TASK ITEM >> Beneath this task are records; print exactly the stretch of them from the line with "cookies. U kunt" through the line with "ons cookiebeleid", both ends included.

Records excerpted from a collection

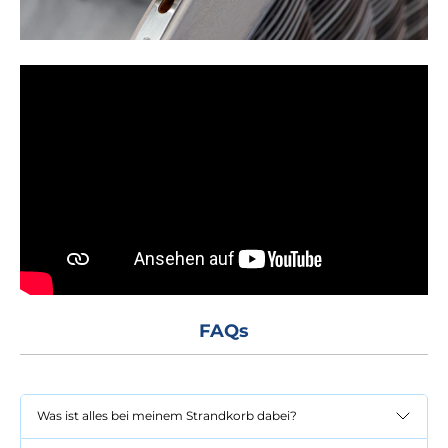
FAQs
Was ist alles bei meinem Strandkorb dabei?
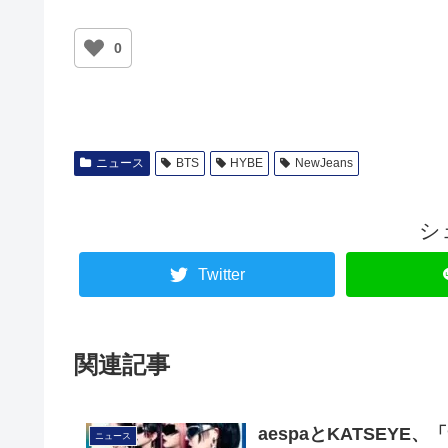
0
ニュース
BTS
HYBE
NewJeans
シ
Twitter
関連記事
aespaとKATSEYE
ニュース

---

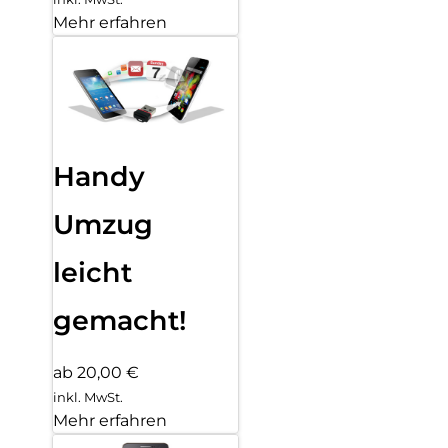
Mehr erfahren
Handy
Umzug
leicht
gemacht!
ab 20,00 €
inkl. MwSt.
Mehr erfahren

==

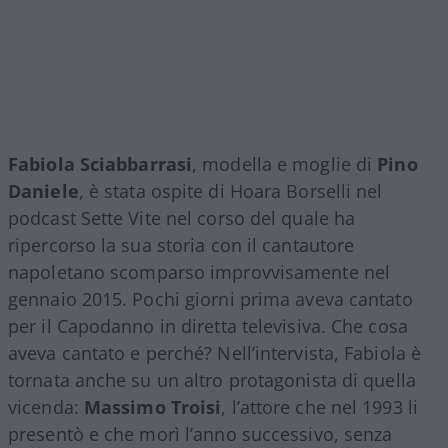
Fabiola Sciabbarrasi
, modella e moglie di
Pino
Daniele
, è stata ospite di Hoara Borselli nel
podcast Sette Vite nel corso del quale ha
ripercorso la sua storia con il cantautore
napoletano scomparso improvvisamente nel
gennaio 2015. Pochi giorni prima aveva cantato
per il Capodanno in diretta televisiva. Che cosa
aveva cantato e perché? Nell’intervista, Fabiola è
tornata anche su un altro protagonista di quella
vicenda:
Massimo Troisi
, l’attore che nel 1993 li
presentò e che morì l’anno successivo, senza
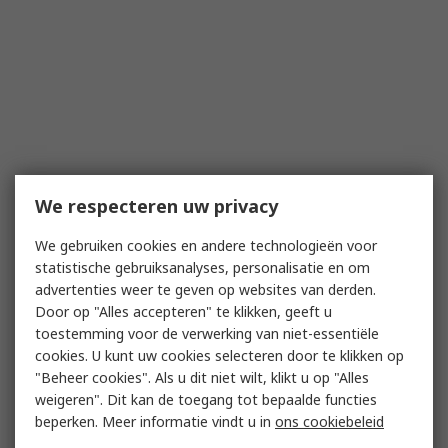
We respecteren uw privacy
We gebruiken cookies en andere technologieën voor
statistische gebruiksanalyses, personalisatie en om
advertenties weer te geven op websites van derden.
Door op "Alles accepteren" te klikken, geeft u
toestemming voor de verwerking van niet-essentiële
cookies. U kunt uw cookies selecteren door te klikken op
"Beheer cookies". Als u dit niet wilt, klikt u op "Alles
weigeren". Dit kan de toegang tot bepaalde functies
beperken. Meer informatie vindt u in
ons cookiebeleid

SOLUTION BELOW >>
cookies. U kunt uw cookies selecteren door te klikken op
"Beheer cookies". Als u dit niet wilt, klikt u op "Alles
weigeren". Dit kan de toegang tot bepaalde functies
beperken. Meer informatie vindt u in
ons cookiebeleid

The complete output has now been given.